The data:
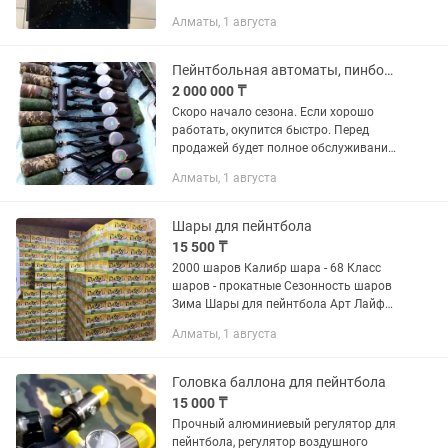
Мишень для стрельбы Strike One №4
Алматы, 1 августа
бумажная. Конический пулеуловитель
изготовлен из листового металла...
Пейнтбольная автоматы, пинбол пинбол пейнтбол маркер
2 000 000 ₸
Скоро начало сезона. Если хорошо
работать, окупится быстро. Перед
продажей будет полное обслуживание
оборудования. 10 маркеров — 10
Алматы, 1 августа
баллон — 10 мacок +заправочная
станция; — Камуфляж 10...
Шары для пейнтбола
15 500 ₸
2000 шаров Калибр шара - 68 Класс
шаров - прокатные Сезонность шаров
Зима Шары для пейнтбола Арт Лайф
(0.68) Качественные шары с
Алматы, 1 августа
отличными трасологическими и
баллистическими характеристиками.
Для...
Головка баллона для пейнтбола
15 000 ₸
Прочный алюминиевый регулятор для
пейнтбола, регулятор воздушного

About this task:
Out of the data above, return each line where the word "регулятор" can be found.

Expected output:
Прочный алюминиевый регулятор для
пейнтбола, регулятор воздушного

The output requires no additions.